AMD cuts to the core with 'Bulldozer' Opterons

**informal** · 08-05-2010, 08:36 AM

Originally Posted by -Sweeper_

~11% penalty is not what we'd get even with ''independent'' cores?

That's the penalty due to shared front end.You have around 10% penalty for much much less die space investment(no need to have another front end stage,int cores can use full potential of 2 fmac units,shared L2 per module etc.)
Also this means that each core inside module does perform a bit better on its own(not counting new Turbo BD will have).

Originally Posted by -Boris-

But they perform the same when bottlenecked?

So L3 matters, but performance don't? A phenom II 910 and a Core i7 980X will perform the same in games 2014? I have a feeling that the benchmarks made today which aren't bottlenecked will give a good clue on the 980X scenario.

This is all wrong, there are no numbers of scaling on multiple modules. The only number we have is within a module, between one and two cores.
And 1.8x is 90% performance per core.

How can you get 80% scaling to 11% penalty? The numbers are 90% and 10%.

Phenom II 910 is QC ,the other is 6 core Westmere.Yes L3 matters and you can see this with Agena Vs Deneb.By 2014 games will use more than 4 cores so yes it (Westmere) will be better performer but not because the things you believe.

I can't see what you don't understand? You have a scaling within a module.Anything outside of module should behave the same as Lisbon does today(scaling to 6 cores which communicate over shared L3).Each module is a "super core" if you will and each of those will scale the same-hence 4x1.8(or 8 x 0.9 since you like 90% number more

)

Originally Posted by savantu

Back again to same old stuff : ICC 8.0 did a check for vendor ID, newer versions ( currently ICC 10 ) have the check removed and will check for feature flags ( basically whatever the CPU supports the compiler will throw at it ). However, Intel claim no responsibility for code quality and bugs.
They say the check in 8.0 was introduced simply because AMD did not give them the detailled errata list for their CPUs ( obviously that AMD refrains from sending samples to Intel for validation ).
It would be like AMD sampling now BD to Intel so future updates to Intel's compiler can support BD features.

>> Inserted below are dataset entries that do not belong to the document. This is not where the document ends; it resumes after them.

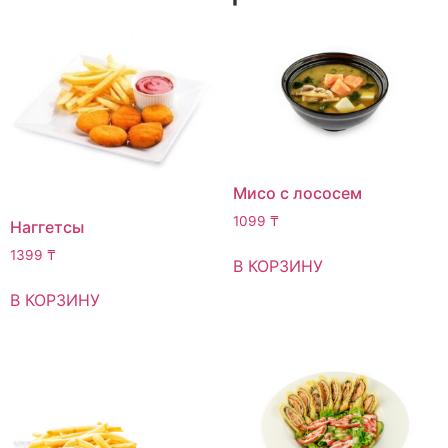
Мисо с лососем
1099
₸
Наггетсы
1399
₸
В КОРЗИНУ
В КОРЗИНУ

You should read Agner Fog's latest blogs then

Originally Posted by Agner Fog

Intel have released a new version of their Math Kernel Library (v. 10.3) in beta test.

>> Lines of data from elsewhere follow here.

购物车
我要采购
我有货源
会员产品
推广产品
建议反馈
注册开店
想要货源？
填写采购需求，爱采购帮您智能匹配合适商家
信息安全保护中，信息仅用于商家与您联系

I have tested the new libraries and found that the CPU dispatching works basically the same way as before. The standard math library, vector math library, short vector math library and the 64-bit version of other math kernel library functions still use an inferior code path for non-Intel processors.

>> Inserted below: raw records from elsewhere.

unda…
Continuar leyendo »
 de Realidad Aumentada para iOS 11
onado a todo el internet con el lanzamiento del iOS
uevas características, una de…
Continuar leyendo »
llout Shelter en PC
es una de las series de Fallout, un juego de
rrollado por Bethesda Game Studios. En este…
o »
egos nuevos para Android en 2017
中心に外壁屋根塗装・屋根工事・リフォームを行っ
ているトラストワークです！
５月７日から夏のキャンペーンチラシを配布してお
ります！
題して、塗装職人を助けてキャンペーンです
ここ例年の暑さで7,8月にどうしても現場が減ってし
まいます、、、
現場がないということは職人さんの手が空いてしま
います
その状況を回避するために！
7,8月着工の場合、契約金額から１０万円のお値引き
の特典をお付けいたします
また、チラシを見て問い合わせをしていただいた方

I have found the following differences from previous versions:

* Many functions now have a branch for the forthcoming AVX instruction set, but still only for Intel processors. This will increase the difference in performance between Intel and AMD processors on these functions. Both Intel and AMD are planning to support AVX in 2011.

* The CPU dispatcher for the vector math library has a new branch for non-Intel processors with SSE2. Unlike the generic branch, the new non-Intel SSE2 branch is used only on non-Intel processors, and it is inferior in many cases to the branch used by Intel processors with the same instruction set. The non-Intel SSE2 branch is implemented in the 32-bit Windows version and the 32-bit Linux version, but not in the 64-bit versions of the library.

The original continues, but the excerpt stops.